For the record, Obama tried to close the loophole that the Bidens took advantage of.

In essence, the couple made $12,454,167 in 2017 and 2018 that they did not pay taxes on.

Not only did the escape paying federal taxes, they also did not pay Social Security tax and Medicare tax. At a combined rate of 15.3%, that means they avoided paying almost $2 million in just Social Security and Medicare. 

What does that boil down to? Well, base on average benefit distributions, the taxes that the Bidens avoided could have paid would fund the entire year for 104 recipients. 

At the end of the day, they did not break any laws by doing what they did. They used the system to reduce their tax burden. 

And we do not blame them. We all do what we can to reduce the bill to the IRS or increase the total if we get a return. 

Nor do we blame the President for doing what he could to reduce his tax burden. But, for some reason, the left seems to think that the tax returns somehow give them leverage over the President. They have been calling for him to release the records ever since he descended down the Trump Tower escalator to announce his candidacy. 

But, much like they didn’t care about John Kerry avoiding paying large amounts of tax, they do not care about Biden doing the same thing. 

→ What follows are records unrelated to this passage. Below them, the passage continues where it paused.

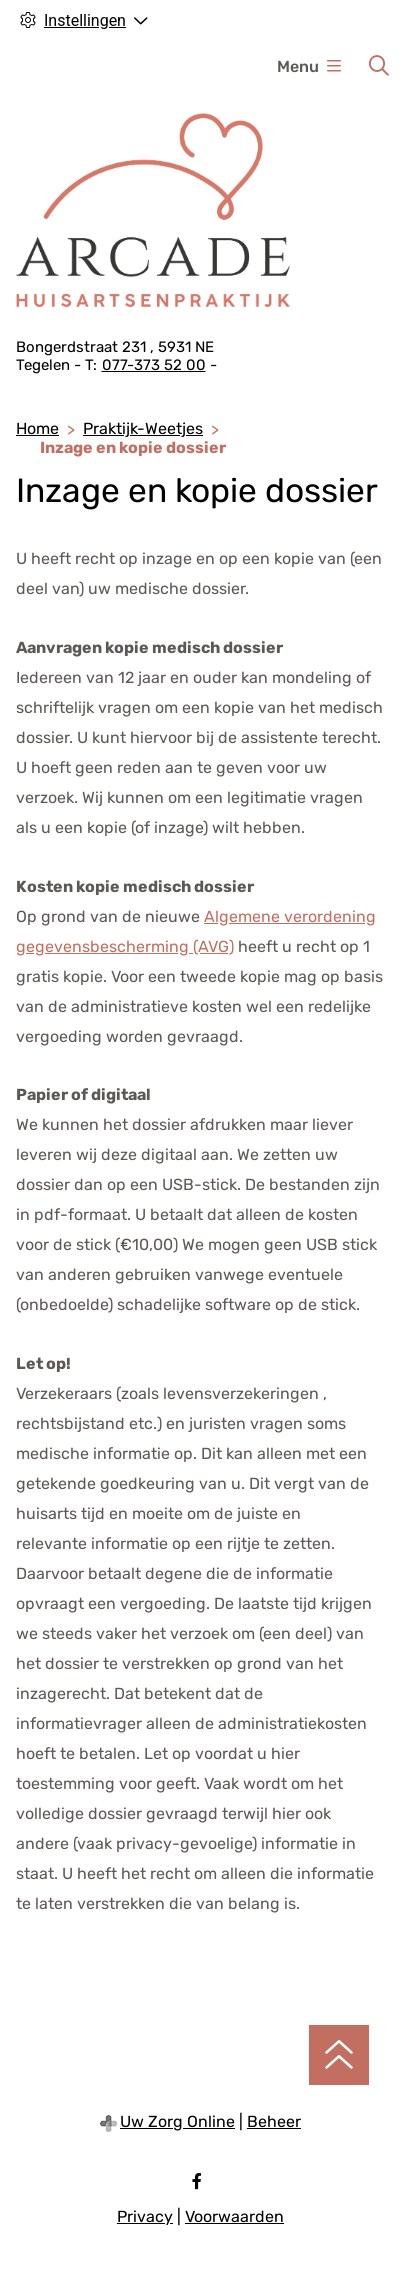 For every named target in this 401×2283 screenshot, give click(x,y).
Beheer (274, 2121)
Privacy (145, 2216)
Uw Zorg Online (177, 2121)
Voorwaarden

Nancy Pelosi has built a net worth of over $140 million over the 33 years she has been in office at the federal level. 

According to

“As of January 2020, Nancy Pelosi’s estimated net worth is $140 million. A vast majority of her money was accumulated from her political activity. Naturally, her job allowed her to earn serious money for a long time. She had a really great salary because of her working as a House Speaker for four years.

“When she doesn’t work as a politician, she is operating a real estate business along with her husband. Their private business is worth $20 million. She’s been in high places throughout her whole career. You need to have in mind that surely, this wasn’t an easy job.”

They say that she has accumulated much of her wealth from “political activity.” The real estate group she runs with her husband is reportedly worth $20 million. So, her personal net worth is around $120 million. Not bad for someone who has been in politics since they graduated college in 1962. 

Even she has said that she would not provide returns to show how she built so a massive portfolio…unless she makes a run for the Oval Office.